> [Instructions to follow] In the entries below, filter for the word "estas" and copy every matching line.

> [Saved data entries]
━━━━━━━━━━
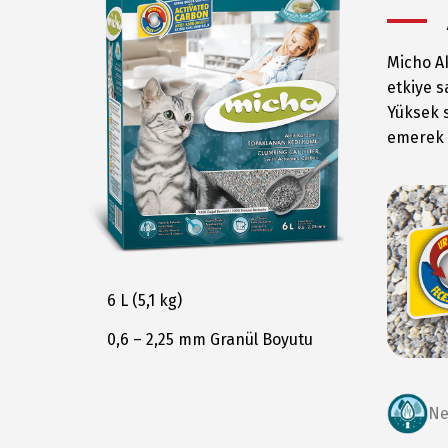
Micho A
etkiye s
Yüksek s
emerek 
6 L (5,1 kg)
0,6 – 2,25 mm Granül Boyutu
Ne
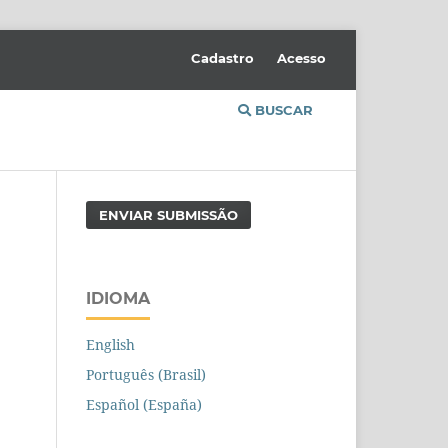
Cadastro
Acesso
BUSCAR
ENVIAR SUBMISSÃO
IDIOMA
English
Português (Brasil)
Español (España)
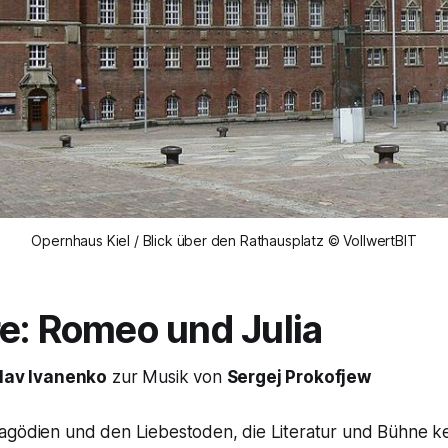
Opernhaus Kiel / Blick über den Rathausplatz © VollwertBIT
e: Romeo und Julia
lav Ivanenko
zur Musik von
Sergej Prokofjew
agödien und den Liebestoden, die Literatur und Bühne k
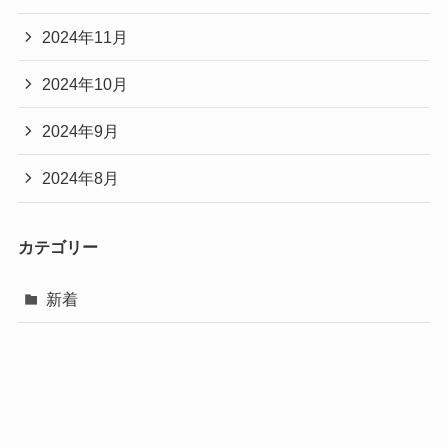
2024年11月
2024年10月
2024年9月
2024年8月
カテゴリー
新着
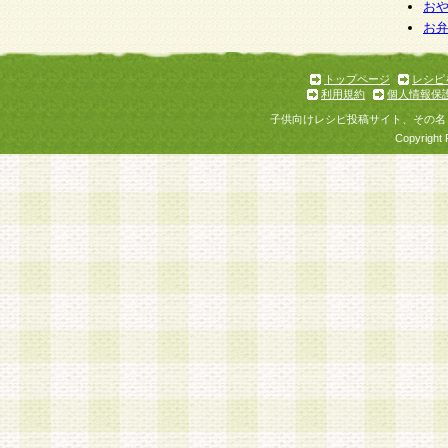
お
お
トップページ
レシピ
利用規約
個人情報保
子供向けレシピ投稿サイト、その名
Copyright 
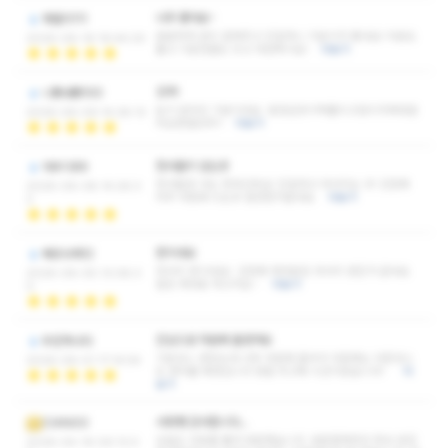
너무 좋아요~
재떨리111
꼼꼼하게 관리 잘해주고 친절하니 기분이가 좋네요! 피로도
2026-06-16 16:44:20
풀고 기분전환도 되고 대만족이요!
더보기
강추!
니뽕내뽕100
눈이 맑아진 기분이네요 뭉쳤던곳이싹풀리고많이가벼워졌
2026-06-09 14:28:13
어요엔젤강추!!
더보기
천사들이 있는곳
아우디89
천사들만 사는 천국인듯요! 친절하고 마사지는 굿! 간만에
2026-06-08 14:26:3
아주 마음에 드는곳 발견한거같네요
더보기
2
찐이네요
베르사체12
마사지 찐이네요! 간만에 제대로된 마사지 받은거 같네요
2026-06-05 13:08:3
힐링 제대로 하고가요~
더보기
0
진심으로 마음에 들었어요
우린하나다
기본코스 받았는데 너무 마음에 들어서 다음에는 다른코스
2026-06-01 17:14:54
도 받아볼 예정입니다 정말 최고에 시간이었습니다!
더
보기
사랑쌤 감사합니다...
CIANGO
오늘도 피로를 풀러 방문했습니다. 방문할때마다 항상 반갑
2026-04-16 09:13:0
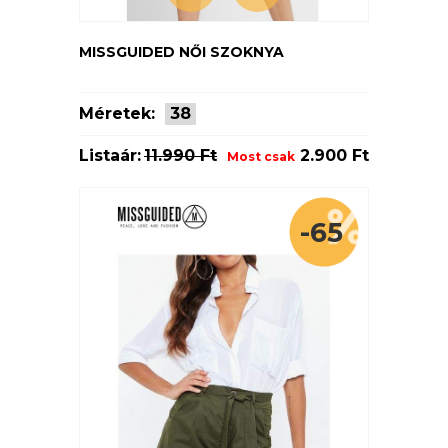
MISSGUIDED NŐI SZOKNYA
Méretek:
38
Listaár:
11.990 Ft
2.900 Ft
Most csak
-65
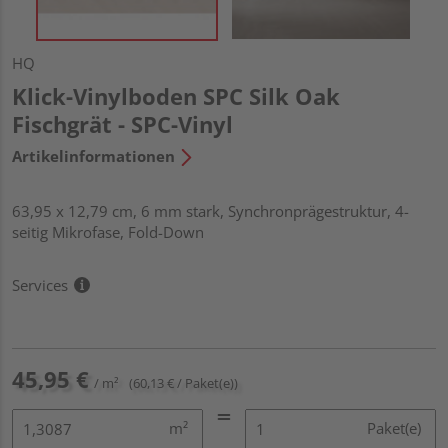
HQ
Klick-Vinylboden SPC Silk Oak
Fischgrät - SPC-Vinyl
Artikelinformationen
63,95 x 12,79 cm, 6 mm stark, Synchronprägestruktur, 4-
seitig Mikrofase, Fold-Down
Services
45,95 €
/ m²
(60,13 € / Paket(e))
m²
Paket(e)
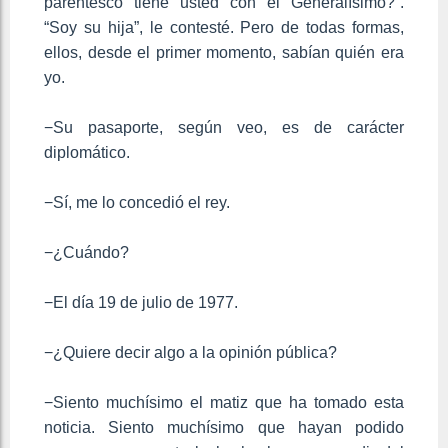
parentesco tiene usted con el Generalísimo?”.
“Soy su hija”, le contesté. Pero de todas formas,
ellos, desde el primer momento, sabían quién era
yo.
−Su pasaporte, según veo, es de carácter
diplomático.
−Sí, me lo concedió el rey.
−¿Cuándo?
−El día 19 de julio de 1977.
−¿Quiere decir algo a la opinión pública?
−Siento muchísimo el matiz que ha tomado esta
noticia. Siento muchísimo que hayan podido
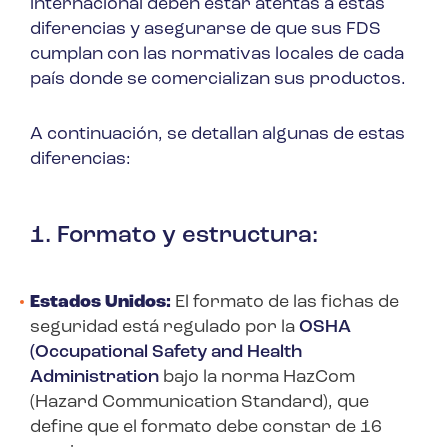
internacional deben estar atentas a estas
diferencias y asegurarse de que sus FDS
cumplan con las normativas locales de cada
país donde se comercializan sus productos.
A continuación, se detallan algunas de estas
diferencias:
1. Formato y estructura:
Estados Unidos:
El formato de las fichas de
seguridad está regulado por la
OSHA
(Occupational Safety and Health
Administration
bajo la norma HazCom
(Hazard Communication Standard), que
define que el formato debe constar de 16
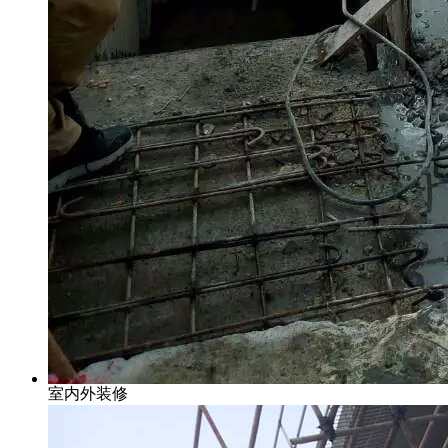
室内外装修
━━━━━━━━━━
> [Response to this task]
internacional deben estar atentas a estas
A continuación, se detallan algunas de estas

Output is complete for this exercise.